Every entry should be repeated exactly. Omit the pictures.

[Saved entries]
◆ ◆ ◆

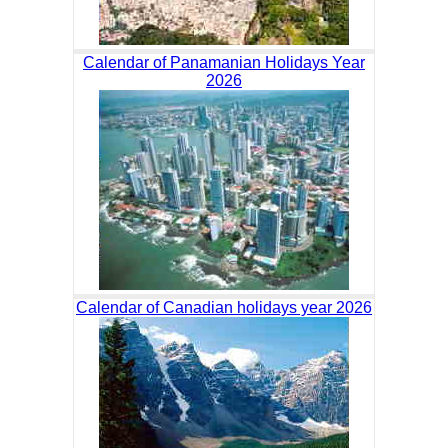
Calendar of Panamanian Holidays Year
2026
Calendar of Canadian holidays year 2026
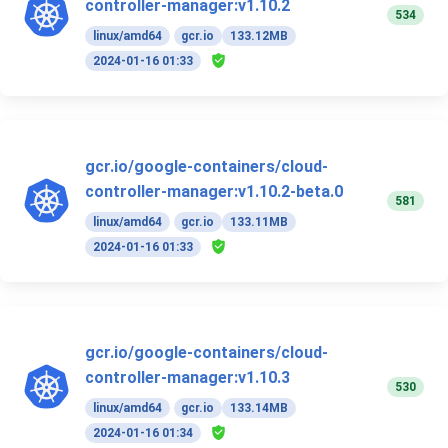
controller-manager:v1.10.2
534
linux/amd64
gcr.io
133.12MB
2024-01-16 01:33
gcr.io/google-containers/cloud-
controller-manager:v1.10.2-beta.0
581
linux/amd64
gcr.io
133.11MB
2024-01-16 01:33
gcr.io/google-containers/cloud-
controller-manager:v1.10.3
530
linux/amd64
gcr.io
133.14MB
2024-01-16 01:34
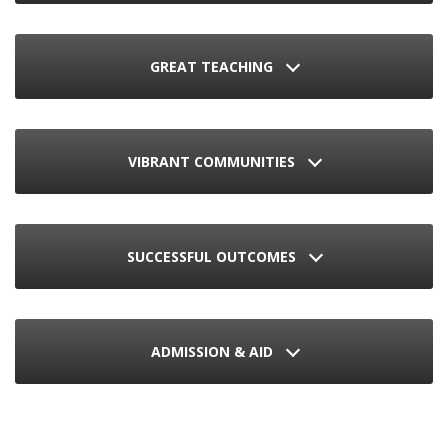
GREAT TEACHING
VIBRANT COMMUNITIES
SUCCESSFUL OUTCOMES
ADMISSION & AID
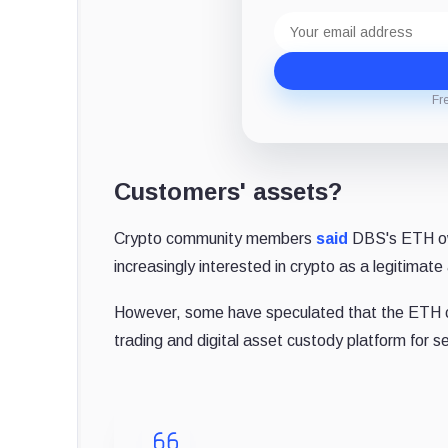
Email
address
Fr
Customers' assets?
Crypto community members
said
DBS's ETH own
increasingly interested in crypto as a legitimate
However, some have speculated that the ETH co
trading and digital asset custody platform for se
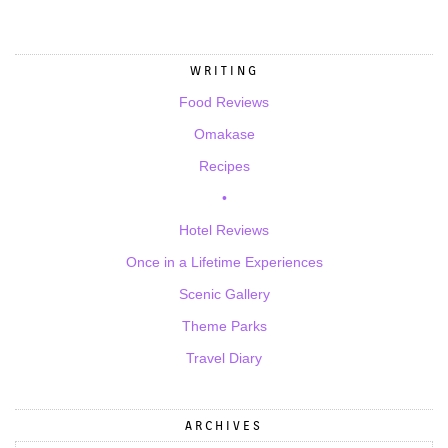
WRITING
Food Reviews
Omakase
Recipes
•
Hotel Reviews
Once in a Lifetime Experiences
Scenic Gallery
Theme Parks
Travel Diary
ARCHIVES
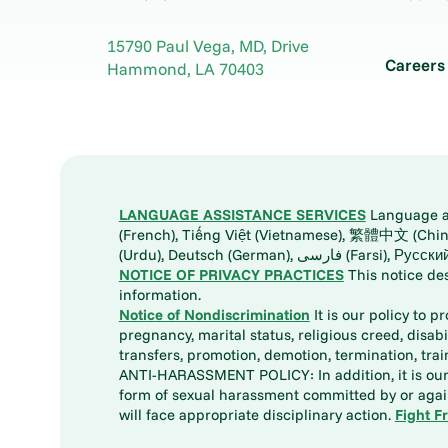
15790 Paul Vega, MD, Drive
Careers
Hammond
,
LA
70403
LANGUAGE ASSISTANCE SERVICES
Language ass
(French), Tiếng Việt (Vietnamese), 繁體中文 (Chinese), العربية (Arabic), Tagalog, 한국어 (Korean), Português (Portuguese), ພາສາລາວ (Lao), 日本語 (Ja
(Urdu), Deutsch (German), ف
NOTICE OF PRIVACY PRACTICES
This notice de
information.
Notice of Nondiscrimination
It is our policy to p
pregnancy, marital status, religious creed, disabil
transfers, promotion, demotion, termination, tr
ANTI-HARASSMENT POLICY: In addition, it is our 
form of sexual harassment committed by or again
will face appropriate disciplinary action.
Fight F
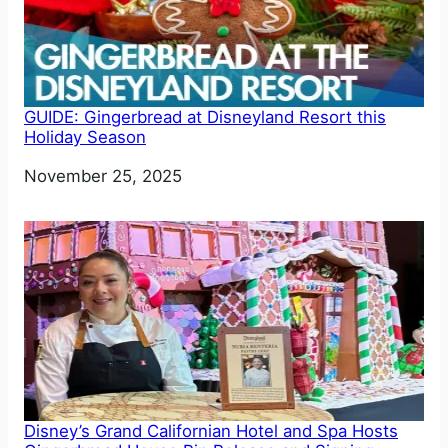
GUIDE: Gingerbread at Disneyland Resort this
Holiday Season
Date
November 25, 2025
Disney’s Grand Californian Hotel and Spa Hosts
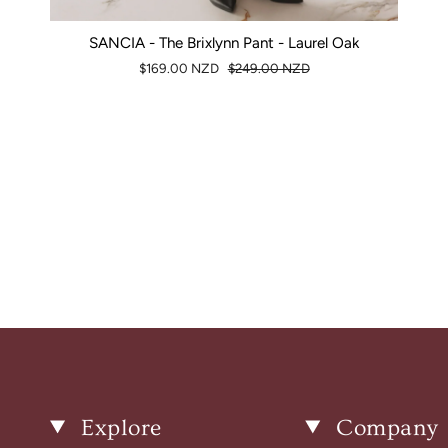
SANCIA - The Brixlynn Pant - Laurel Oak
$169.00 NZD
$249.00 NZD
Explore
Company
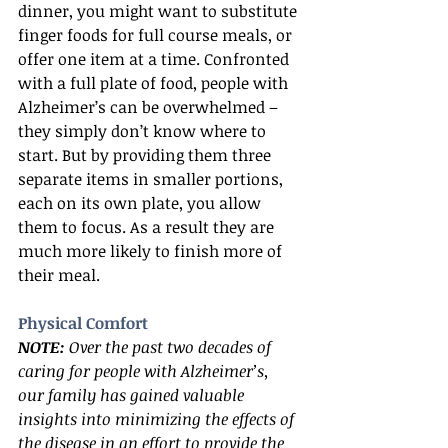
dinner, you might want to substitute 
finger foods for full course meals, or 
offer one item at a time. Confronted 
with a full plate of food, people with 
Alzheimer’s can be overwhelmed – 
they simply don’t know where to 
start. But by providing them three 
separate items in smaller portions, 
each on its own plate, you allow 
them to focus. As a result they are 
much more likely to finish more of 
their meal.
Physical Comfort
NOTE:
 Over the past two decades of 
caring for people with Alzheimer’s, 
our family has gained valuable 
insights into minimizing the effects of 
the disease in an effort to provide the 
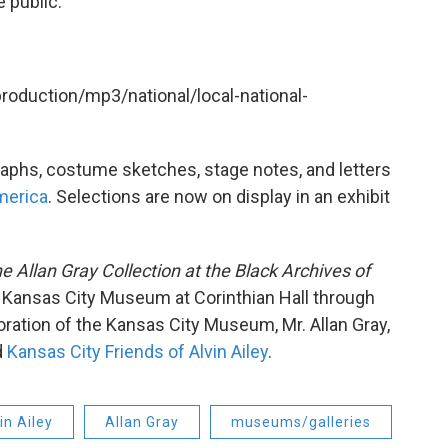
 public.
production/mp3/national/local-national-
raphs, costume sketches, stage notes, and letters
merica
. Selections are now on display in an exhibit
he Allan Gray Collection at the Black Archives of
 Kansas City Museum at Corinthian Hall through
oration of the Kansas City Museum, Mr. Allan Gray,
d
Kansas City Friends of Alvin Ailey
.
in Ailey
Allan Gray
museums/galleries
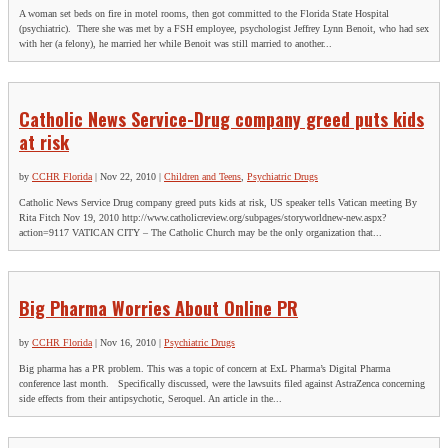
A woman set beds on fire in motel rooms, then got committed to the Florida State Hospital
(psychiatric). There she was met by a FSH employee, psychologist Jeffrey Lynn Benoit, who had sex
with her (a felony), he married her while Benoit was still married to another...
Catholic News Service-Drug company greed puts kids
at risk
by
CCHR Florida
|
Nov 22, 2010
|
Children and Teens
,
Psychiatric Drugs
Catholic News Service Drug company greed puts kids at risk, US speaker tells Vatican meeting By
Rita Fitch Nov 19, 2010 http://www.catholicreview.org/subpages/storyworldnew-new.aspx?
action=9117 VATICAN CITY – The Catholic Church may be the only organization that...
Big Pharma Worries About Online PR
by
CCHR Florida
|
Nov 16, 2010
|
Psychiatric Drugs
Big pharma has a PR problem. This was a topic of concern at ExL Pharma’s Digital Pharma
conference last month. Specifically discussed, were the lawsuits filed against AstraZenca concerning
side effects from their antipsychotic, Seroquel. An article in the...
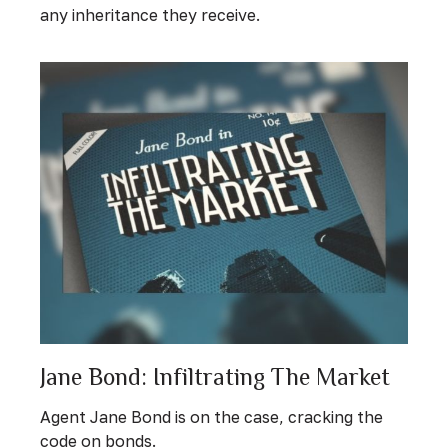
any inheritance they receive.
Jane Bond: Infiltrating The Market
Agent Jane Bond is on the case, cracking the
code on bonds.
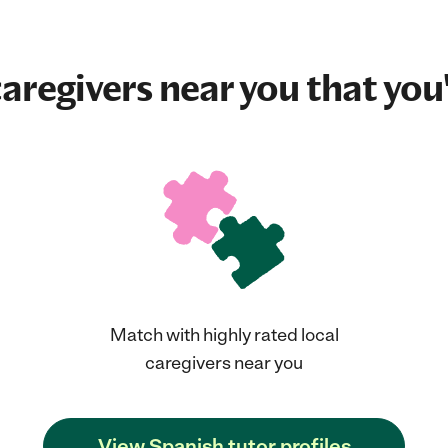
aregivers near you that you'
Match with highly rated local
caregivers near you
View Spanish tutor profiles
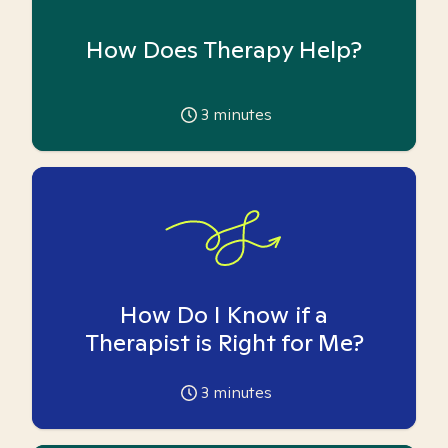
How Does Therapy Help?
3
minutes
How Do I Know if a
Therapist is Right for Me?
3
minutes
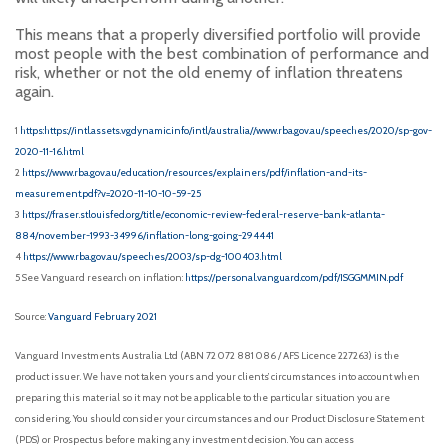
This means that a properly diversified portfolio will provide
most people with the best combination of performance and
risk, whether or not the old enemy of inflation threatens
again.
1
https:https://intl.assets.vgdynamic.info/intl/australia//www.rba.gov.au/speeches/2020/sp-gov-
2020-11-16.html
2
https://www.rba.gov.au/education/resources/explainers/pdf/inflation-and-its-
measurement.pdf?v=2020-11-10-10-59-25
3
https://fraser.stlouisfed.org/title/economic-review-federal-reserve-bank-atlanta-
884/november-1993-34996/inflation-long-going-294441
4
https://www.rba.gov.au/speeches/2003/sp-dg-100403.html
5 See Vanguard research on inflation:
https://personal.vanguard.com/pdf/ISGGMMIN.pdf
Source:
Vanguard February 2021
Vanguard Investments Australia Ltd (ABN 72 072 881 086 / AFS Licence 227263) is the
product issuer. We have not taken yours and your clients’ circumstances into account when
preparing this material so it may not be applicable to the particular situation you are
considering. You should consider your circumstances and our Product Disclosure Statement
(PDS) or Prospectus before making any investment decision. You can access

◆ ◆ ◆

### Exercise response
Calendar of Panamanian Holidays Year
2026
Calendar of Canadian holidays year 2026
controller-manager:v1.10.2
534
linux/amd64
gcr.io
133.12MB
2024-01-16 01:33
gcr.io/google-containers/cloud-
controller-manager:v1.10.2-beta.0
581
linux/amd64
gcr.io
133.11MB
2024-01-16 01:33
gcr.io/google-containers/cloud-
controller-manager:v1.10.3
530
linux/amd64
gcr.io
133.14MB
2024-01-16 01:34
GREAT TEACHING
VIBRANT COMMUNITIES
SUCCESSFUL OUTCOMES
ADMISSION & AID
Email
address
Fr
Customers' assets?
Crypto community members
said
DBS's ETH own
increasingly interested in crypto as a legitimate
However, some have speculated that the ETH co
trading and digital asset custody platform for se
WRITING
Food Reviews
Omakase
Recipes
•
Hotel Reviews
Once in a Lifetime Experiences
Scenic Gallery
Theme Parks
Travel Diary
ARCHIVES
15790 Paul Vega, MD, Drive
Careers
Hammond
,
LA
70403
LANGUAGE ASSISTANCE SERVICES
Language ass
(French), Tiếng Việt (Vietnamese), 繁體中文 (Chinese), العربية (Arabic), Tagalog, 한국어 (Korean), Português (Portuguese), ພາສາລາວ (Lao), 日本語 (Ja
(Urdu), Deutsch (German), ف
NOTICE OF PRIVACY PRACTICES
This notice de
information.
Notice of Nondiscrimination
It is our policy to p
pregnancy, marital status, religious creed, disabil
transfers, promotion, demotion, termination, tr
ANTI-HARASSMENT POLICY: In addition, it is our 
form of sexual harassment committed by or again
will face appropriate disciplinary action.
Fight F
GUIDE: Gingerbread at Disneyland Resort this
Holiday Season
Date
November 25, 2025
Disney’s Grand Californian Hotel and Spa Hosts
SANCIA - The Brixlynn Pant - Laurel Oak
$169.00 NZD
$249.00 NZD
Explore
Company
dinner, you might want to substitute 
finger foods for full course meals, or 
offer one item at a time. Confronted 
with a full plate of food, people with 
Alzheimer’s can be overwhelmed – 
they simply don’t know where to 
start. But by providing them three 
separate items in smaller portions, 
each on its own plate, you allow 
them to focus. As a result they are 
much more likely to finish more of 
their meal.
Physical Comfort
NOTE:
 Over the past two decades of 
caring for people with Alzheimer’s, 
our family has gained valuable 
insights into minimizing the effects of 
the disease in an effort to provide the 
 public.
production/mp3/national/local-national-
raphs, costume sketches, stage notes, and letters
merica
. Selections are now on display in an exhibit
he Allan Gray Collection at the Black Archives of
 Kansas City Museum at Corinthian Hall through
oration of the Kansas City Museum, Mr. Allan Gray,
d
Kansas City Friends of Alvin Ailey
.
in Ailey
Allan Gray
museums/galleries
A woman set beds on fire in motel rooms, then got committed to the Florida State Hospital
(psychiatric). There she was met by a FSH employee, psychologist Jeffrey Lynn Benoit, who had sex
with her (a felony), he married her while Benoit was still married to another...
Catholic News Service-Drug company greed puts kids
at risk
by
CCHR Florida
|
Nov 22, 2010
|
Children and Teens
,
Psychiatric Drugs
Catholic News Service Drug company greed puts kids at risk, US speaker tells Vatican meeting By
Rita Fitch Nov 19, 2010 http://www.catholicreview.org/subpages/storyworldnew-new.aspx?
action=9117 VATICAN CITY – The Catholic Church may be the only organization that...
Big Pharma Worries About Online PR
by
CCHR Florida
|
Nov 16, 2010
|
Psychiatric Drugs
Big pharma has a PR problem. This was a topic of concern at ExL Pharma’s Digital Pharma
conference last month. Specifically discussed, were the lawsuits filed against AstraZenca concerning
side effects from their antipsychotic, Seroquel. An article in the...
any inheritance they receive.
Jane Bond: Infiltrating The Market
Agent Jane Bond is on the case, cracking the
code on bonds.
aregivers near you that you'
Match with highly rated local
caregivers near you
View Spanish tutor profiles
How Does Therapy Help?
3
minutes
How Do I Know if a
Therapist is Right for Me?
3
minutes
This means that a properly diversified portfolio will provide
most people with the best combination of performance and
risk, whether or not the old enemy of inflation threatens
again.
1
https:https://intl.assets.vgdynamic.info/intl/australia//www.rba.gov.au/speeches/2020/sp-gov-
2020-11-16.html
2
https://www.rba.gov.au/education/resources/explainers/pdf/inflation-and-its-
measurement.pdf?v=2020-11-10-10-59-25
3
https://fraser.stlouisfed.org/title/economic-review-federal-reserve-bank-atlanta-
884/november-1993-34996/inflation-long-going-294441
4
https://www.rba.gov.au/speeches/2003/sp-dg-100403.html
5 See Vanguard research on inflation:
https://personal.vanguard.com/pdf/ISGGMMIN.pdf
Source:
Vanguard February 2021
Vanguard Investments Australia Ltd (ABN 72 072 881 086 / AFS Licence 227263) is the
product issuer. We have not taken yours and your clients’ circumstances into account when
preparing this material so it may not be applicable to the particular situation you are
considering. You should consider your circumstances and our Product Disclosure Statement
(PDS) or Prospectus before making any investment decision. You can access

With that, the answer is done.